**RECORDS FOR THE TASK**
____________________

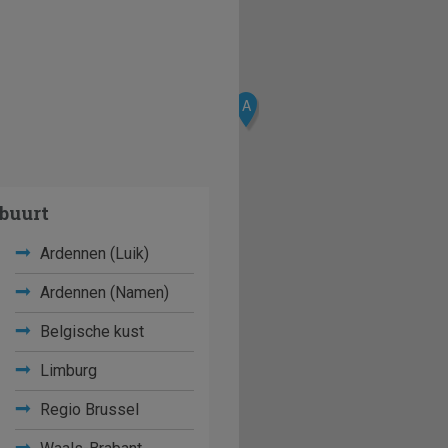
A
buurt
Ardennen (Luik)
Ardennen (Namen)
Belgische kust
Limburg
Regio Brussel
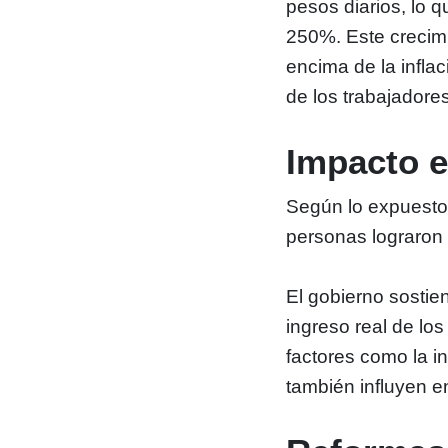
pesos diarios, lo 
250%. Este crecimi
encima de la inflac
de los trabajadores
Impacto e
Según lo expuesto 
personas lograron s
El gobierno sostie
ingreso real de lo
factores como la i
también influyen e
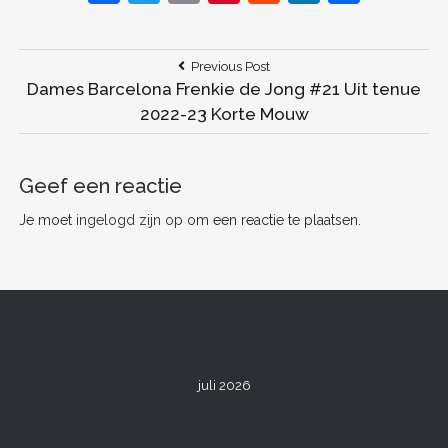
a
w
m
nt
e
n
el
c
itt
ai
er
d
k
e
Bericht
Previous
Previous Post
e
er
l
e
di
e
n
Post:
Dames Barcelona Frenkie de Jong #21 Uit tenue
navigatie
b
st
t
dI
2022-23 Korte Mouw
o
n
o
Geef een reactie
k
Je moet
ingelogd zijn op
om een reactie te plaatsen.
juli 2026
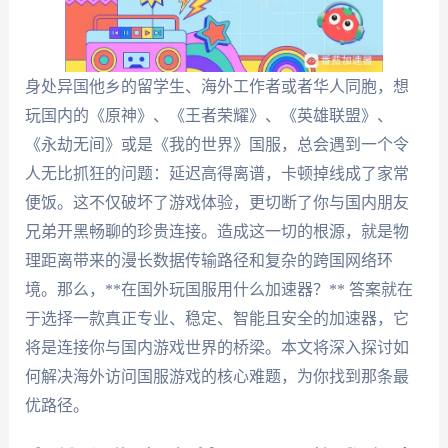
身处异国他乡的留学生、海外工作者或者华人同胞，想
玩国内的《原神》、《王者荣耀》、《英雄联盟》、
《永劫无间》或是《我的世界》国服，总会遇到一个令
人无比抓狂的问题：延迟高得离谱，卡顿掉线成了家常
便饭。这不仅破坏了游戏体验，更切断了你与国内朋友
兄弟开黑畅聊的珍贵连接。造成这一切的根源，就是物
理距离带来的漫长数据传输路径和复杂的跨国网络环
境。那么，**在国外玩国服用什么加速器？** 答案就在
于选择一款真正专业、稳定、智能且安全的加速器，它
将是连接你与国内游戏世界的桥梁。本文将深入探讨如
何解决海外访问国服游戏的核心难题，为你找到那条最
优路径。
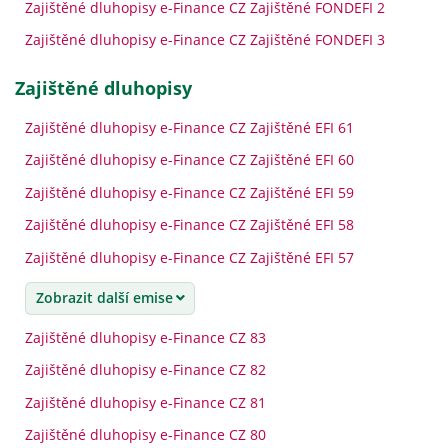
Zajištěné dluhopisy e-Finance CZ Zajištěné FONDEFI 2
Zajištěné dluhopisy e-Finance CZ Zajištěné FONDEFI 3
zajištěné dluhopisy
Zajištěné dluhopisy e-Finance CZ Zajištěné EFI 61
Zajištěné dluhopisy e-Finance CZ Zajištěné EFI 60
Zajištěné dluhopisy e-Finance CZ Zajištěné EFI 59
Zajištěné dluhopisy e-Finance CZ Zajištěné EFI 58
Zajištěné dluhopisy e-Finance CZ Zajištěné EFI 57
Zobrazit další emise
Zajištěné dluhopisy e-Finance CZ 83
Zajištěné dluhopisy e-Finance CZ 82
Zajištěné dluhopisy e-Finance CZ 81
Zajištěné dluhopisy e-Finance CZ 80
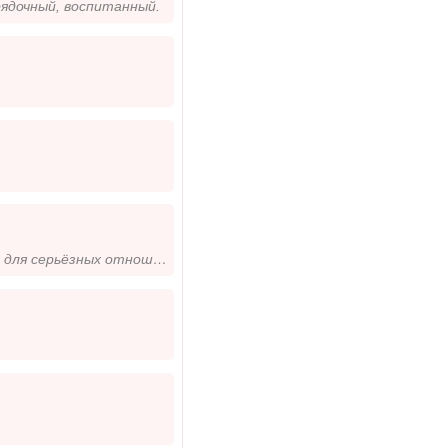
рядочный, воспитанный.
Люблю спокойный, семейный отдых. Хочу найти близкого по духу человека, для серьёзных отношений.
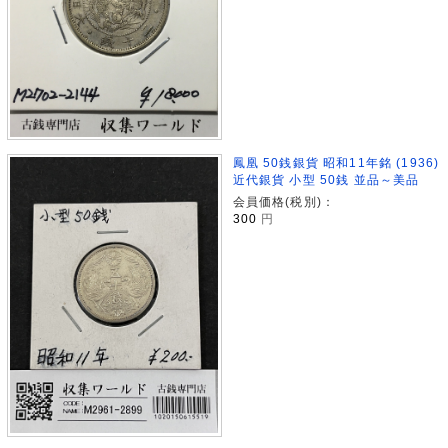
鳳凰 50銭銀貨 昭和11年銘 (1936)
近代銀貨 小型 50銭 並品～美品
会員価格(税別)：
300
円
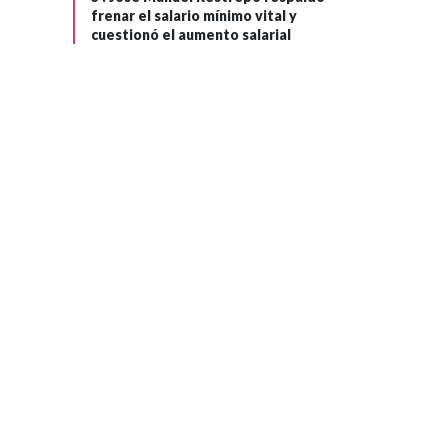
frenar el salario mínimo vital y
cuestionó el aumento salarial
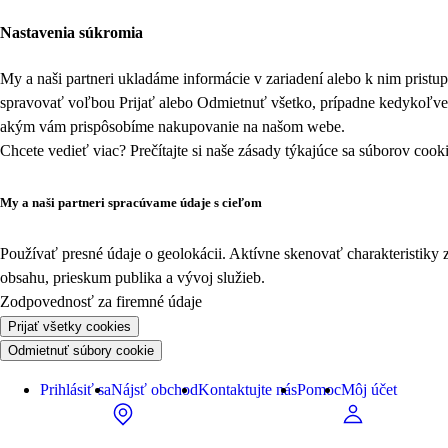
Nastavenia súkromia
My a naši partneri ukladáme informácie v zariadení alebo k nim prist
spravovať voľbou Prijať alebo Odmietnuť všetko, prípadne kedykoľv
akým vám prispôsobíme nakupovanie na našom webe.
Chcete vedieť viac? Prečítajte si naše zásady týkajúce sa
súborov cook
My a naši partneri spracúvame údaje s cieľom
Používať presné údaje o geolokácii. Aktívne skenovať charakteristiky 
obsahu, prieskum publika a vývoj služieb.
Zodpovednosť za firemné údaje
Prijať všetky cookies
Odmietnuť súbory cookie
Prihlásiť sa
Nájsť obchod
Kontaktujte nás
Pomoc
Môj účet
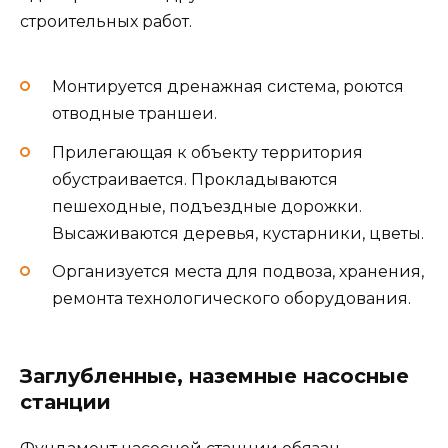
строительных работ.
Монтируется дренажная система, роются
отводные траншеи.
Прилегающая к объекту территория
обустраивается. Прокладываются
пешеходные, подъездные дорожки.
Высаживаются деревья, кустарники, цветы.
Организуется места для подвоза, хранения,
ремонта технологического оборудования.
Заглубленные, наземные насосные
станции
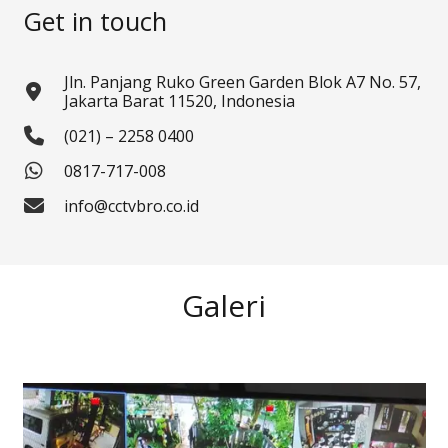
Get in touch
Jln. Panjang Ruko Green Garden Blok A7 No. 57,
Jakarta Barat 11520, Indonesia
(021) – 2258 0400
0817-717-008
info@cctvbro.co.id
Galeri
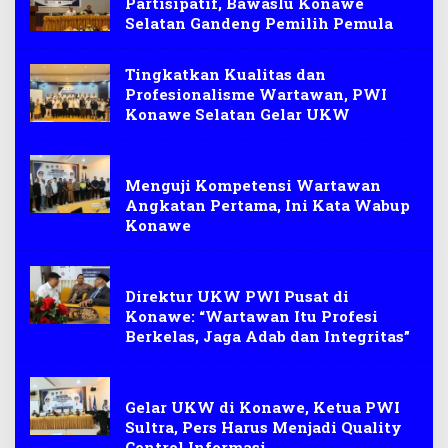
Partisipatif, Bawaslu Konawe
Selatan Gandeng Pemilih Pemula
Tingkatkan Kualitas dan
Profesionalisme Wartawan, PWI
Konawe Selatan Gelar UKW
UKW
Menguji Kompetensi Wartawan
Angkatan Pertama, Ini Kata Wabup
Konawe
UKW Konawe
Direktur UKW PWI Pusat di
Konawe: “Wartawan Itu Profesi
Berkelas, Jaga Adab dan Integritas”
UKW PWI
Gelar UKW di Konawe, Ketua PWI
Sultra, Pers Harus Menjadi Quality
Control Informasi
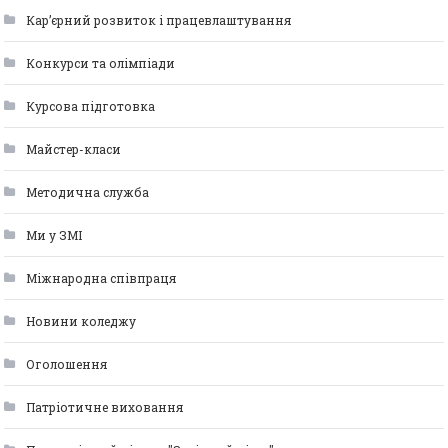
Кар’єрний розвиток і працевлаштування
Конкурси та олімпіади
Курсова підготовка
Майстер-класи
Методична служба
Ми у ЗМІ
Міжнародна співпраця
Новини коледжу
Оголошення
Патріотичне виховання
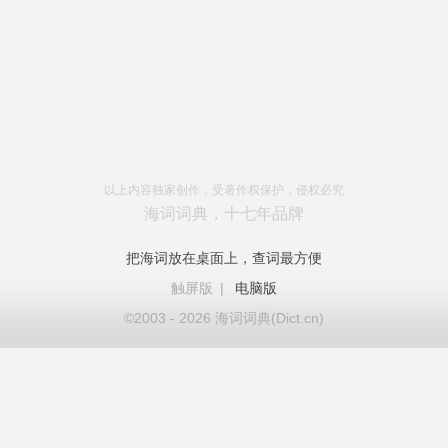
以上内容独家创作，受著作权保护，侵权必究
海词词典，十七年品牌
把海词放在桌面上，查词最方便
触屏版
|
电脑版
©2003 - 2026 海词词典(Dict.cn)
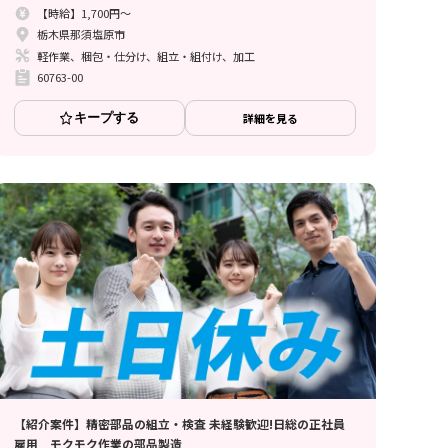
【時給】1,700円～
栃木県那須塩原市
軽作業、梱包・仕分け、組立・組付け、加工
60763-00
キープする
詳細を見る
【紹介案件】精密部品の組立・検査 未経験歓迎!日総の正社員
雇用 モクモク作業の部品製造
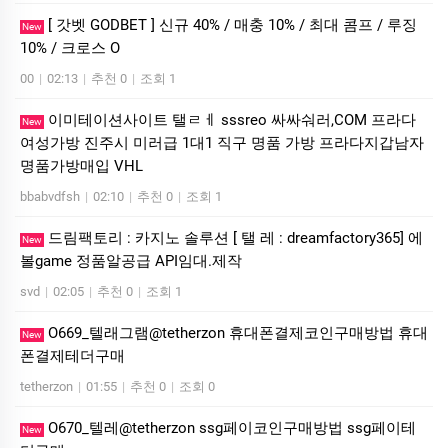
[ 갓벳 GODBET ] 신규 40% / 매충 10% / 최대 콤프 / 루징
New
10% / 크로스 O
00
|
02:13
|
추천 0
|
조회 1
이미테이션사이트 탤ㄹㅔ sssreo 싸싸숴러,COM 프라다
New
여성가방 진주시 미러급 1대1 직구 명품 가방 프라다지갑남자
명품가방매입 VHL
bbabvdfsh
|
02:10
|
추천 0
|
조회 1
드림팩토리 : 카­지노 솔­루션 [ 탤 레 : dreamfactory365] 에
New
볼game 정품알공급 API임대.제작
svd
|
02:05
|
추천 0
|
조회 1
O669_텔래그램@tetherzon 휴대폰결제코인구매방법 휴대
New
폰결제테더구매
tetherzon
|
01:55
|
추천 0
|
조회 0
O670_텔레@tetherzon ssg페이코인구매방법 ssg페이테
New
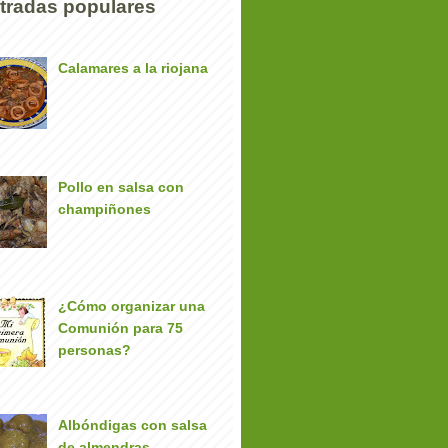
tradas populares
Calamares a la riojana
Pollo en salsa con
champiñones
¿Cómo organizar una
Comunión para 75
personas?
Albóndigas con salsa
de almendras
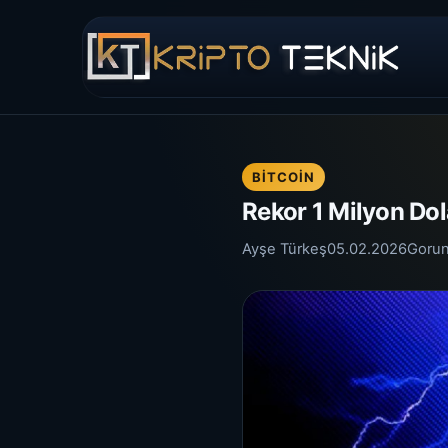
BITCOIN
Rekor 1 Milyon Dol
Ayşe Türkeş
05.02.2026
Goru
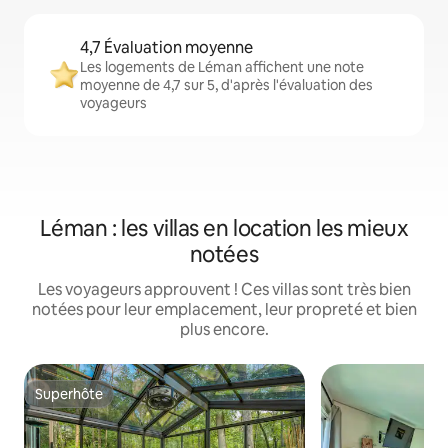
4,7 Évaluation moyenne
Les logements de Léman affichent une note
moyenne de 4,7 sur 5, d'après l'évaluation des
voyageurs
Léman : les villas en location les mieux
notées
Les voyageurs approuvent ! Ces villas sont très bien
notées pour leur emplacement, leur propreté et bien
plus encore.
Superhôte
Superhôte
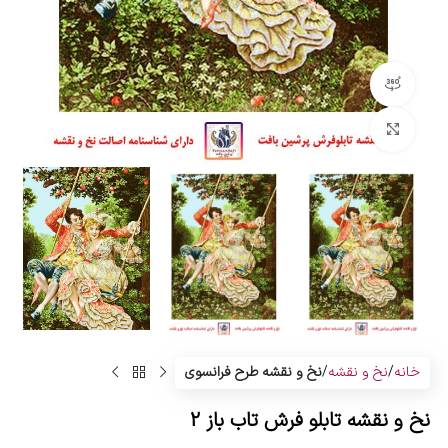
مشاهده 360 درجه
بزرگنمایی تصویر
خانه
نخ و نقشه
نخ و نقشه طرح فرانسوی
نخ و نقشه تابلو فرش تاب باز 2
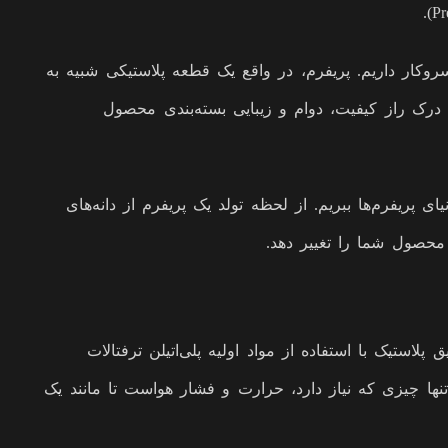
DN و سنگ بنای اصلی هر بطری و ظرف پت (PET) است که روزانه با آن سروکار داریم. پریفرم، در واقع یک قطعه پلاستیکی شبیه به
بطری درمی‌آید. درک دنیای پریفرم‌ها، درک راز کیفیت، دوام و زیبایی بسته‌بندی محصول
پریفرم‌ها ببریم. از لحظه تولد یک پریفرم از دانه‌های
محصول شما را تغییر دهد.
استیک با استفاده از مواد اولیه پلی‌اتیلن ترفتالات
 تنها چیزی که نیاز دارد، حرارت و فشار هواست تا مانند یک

____________________

**TASK PROMPT**
A single number is the answer: the number of lines in the entries that contain "Konawe".

**TASK ANSWER**
6